Plugin writers could use a surrogate key instead (unless I am
misunderstanding your example on Errata, Brian):
http://www.vertabelo.com/blog/technical-articles/natural-and-surrogate-primary-keys

[Jeff]:
> Every field in base models used by plugins has potential for name
> collisions.  Where does it end?  Every column having a pulp_ or _ prefix?
>

Exactly.  How far should we obfuscate our code base to prevent namespace
collisions in derivative work?  As David already pointed out, if we want to
do this for id, then maybe also for created and for last_updated.  Will we
want to continue on to adding pulp or _ before everything in Pulp (no)?  It
seems unnecessary.  So are we sure it's needed in these three cases?

[Austin]:
> In Pulp 2, having id fields bit us really badly.

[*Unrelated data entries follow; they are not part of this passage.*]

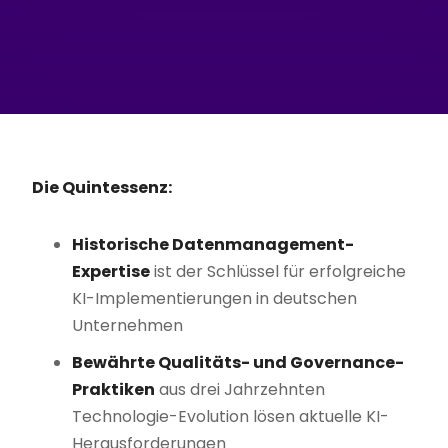
Die Quintessenz:
Historische Datenmanagement-
Expertise
ist der Schlüssel für erfolgreiche
KI-Implementierungen in deutschen
Unternehmen
Bewährte Qualitäts- und Governance-
Praktiken
aus drei Jahrzehnten
Technologie-Evolution lösen aktuelle KI-
Herausforderungen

The reason may have been
> specific to Mongoengine, but my understanding is that it is bad practice
> anyway.
>

Now, I will give the caveat that there's no "one true way" to the naming
conventions, there are proponents for pulp (app) prefix, _ prefix, or
leaving the id alone, and as we already saw with the yaml file issue
recently, sometimes it's better to break a convention than to create bigger
problems elsewhere.  If we really were burned by the id fields in Pulp 2,
that's a valid enough reason to change approaches in Pulp 3.

Can anyone elaborate on what these problems were?  Was it related to
MongoDB being non-relational and not something we're likely to run into on
relational PostgreSQL?

[David]:
> At the very least, it might be nice to document which field names are
> reserved on the Content model.
>

+1 on this.  We want to encourage plugin writers by making things easy for
them, but there are relatively few instances where they would need to do a
workaround here, so documentation may suffice.  Either way we go, we should
document reserved names clearly for plugin writers to be aware of potential
namespacing issues (you know? just document the heck out of everything :P).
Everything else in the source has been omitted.